Needless to say, he was done with dinner.
DS will be 5 in September. Thank you God. I have been slicing his grapes in half this whole time until literally this year I went to do that and DH said, seriously, I think you can stop that now. I fully admit, I'm more of a worry wart kind of mom. But I relented and said, this is probably overkill now, he's not gonna choke on a grape at age 4.
BUT. HE. DID.
I implore all of you to take very dilligent care of not underestimating food items that are choking hazards. I'm not saying slice your kids grapes when they're 12. Or even never to feed your kids grapes and hot dogs, etc.
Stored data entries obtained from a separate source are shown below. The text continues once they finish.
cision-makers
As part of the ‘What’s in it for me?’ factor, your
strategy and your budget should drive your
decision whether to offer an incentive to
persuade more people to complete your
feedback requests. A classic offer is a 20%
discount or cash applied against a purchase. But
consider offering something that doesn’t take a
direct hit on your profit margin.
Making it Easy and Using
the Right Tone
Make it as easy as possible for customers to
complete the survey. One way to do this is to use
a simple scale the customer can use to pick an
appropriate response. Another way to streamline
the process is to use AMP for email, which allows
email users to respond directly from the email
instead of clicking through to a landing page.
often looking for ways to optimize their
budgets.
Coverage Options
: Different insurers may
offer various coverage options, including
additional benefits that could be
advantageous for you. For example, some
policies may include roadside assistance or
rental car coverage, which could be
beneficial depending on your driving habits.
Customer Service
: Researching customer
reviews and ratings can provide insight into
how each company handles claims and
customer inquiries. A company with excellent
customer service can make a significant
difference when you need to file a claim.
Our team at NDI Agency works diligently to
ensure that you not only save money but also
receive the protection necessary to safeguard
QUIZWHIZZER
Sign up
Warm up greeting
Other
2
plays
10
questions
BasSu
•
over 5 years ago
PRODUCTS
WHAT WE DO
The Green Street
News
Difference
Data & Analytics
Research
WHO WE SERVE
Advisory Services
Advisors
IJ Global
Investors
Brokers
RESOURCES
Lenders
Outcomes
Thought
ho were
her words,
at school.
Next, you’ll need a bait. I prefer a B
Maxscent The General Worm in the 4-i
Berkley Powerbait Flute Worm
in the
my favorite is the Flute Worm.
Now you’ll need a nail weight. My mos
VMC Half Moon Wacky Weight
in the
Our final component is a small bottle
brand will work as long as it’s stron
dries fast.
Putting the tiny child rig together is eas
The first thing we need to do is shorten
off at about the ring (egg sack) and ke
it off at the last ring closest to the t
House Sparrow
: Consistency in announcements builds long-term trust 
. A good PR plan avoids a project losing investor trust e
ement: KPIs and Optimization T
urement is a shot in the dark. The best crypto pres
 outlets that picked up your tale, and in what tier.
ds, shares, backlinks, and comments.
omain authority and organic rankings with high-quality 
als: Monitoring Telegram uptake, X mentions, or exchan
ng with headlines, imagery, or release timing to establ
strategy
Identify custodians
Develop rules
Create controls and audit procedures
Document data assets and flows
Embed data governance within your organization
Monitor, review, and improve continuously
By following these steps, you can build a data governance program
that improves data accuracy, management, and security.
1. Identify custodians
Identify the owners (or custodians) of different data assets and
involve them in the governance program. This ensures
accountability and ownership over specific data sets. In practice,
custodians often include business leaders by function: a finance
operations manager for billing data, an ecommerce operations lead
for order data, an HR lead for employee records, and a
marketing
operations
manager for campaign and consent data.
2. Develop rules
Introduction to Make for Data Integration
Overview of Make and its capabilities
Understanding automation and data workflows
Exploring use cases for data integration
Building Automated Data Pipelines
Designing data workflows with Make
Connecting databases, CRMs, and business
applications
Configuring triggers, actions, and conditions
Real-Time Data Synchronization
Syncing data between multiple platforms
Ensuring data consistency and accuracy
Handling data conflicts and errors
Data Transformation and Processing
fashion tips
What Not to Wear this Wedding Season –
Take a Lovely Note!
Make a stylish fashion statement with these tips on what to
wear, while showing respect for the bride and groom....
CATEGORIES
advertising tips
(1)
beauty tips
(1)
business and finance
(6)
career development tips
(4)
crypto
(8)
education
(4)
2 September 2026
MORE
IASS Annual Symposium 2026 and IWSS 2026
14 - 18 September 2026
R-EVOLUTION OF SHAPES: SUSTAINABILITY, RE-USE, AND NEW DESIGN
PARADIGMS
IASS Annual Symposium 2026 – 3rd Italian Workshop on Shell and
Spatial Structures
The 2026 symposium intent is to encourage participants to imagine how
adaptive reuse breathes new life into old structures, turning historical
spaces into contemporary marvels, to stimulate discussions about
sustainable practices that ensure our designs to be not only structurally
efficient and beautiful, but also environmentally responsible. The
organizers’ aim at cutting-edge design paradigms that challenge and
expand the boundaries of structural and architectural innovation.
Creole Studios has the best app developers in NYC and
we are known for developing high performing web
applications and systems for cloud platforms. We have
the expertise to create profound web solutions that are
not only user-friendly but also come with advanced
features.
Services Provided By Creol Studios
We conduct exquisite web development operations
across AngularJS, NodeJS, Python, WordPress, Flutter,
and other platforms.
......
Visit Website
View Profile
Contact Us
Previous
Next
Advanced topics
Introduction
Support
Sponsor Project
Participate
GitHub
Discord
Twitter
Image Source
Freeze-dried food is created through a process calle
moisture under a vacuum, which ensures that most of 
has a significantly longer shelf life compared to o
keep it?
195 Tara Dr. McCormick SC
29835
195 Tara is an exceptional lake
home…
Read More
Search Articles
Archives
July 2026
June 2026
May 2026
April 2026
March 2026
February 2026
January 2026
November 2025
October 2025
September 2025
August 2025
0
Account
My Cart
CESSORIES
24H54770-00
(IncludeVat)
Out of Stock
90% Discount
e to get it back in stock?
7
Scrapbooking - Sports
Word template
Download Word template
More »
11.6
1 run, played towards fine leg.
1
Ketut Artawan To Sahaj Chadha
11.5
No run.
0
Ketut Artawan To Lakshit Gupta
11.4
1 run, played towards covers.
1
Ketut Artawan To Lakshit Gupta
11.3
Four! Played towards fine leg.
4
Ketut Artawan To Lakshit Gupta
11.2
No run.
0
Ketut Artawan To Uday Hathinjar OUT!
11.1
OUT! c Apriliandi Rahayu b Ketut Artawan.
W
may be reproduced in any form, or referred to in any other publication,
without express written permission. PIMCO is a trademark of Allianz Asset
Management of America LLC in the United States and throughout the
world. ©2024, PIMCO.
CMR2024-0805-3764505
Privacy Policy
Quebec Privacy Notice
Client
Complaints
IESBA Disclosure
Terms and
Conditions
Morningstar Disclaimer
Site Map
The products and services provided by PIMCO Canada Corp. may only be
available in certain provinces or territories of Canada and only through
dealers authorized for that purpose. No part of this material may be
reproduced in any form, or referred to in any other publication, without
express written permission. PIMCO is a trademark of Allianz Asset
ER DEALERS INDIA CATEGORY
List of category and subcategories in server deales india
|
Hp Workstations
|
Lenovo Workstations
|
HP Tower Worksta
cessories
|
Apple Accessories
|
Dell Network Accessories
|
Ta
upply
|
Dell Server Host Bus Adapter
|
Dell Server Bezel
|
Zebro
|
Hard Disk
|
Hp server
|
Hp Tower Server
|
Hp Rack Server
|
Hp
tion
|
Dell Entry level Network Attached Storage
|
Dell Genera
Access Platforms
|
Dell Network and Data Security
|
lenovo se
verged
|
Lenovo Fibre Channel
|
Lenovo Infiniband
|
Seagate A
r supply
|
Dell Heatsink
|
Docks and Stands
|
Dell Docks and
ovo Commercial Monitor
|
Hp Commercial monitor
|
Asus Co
But this is something I sort of took for granted that he'd aged out of and was shown the door on that assumption to the tune of a panic the likes of which I've never known. Ever. I remember being eleven years old, laying on my back on my bed and choking on a marble I had in my mouth (idiot) and feelign that kind of panic that I knew I might die if I didn't get it out, and I did get it out rather quickly. But even that self-preservationy kind of panic does not compare to the nauseating fear that your child might die.
I'm reminded of a post by Lorien_ca where she reminded us of choking hazards, tho I think she was talking balloons, but hot dogs were mentioned there, and I think of that alot, too, when DS eats a hot dog. And I felt it bore repeating.
I layed with DS for an hour when he went to sleep tonight. I never do that. A few minutes, done. Not tonight. It wasn't for his comfort but for mine. I've already checked on him twice. And I will be continuing to slice his grapes, once again.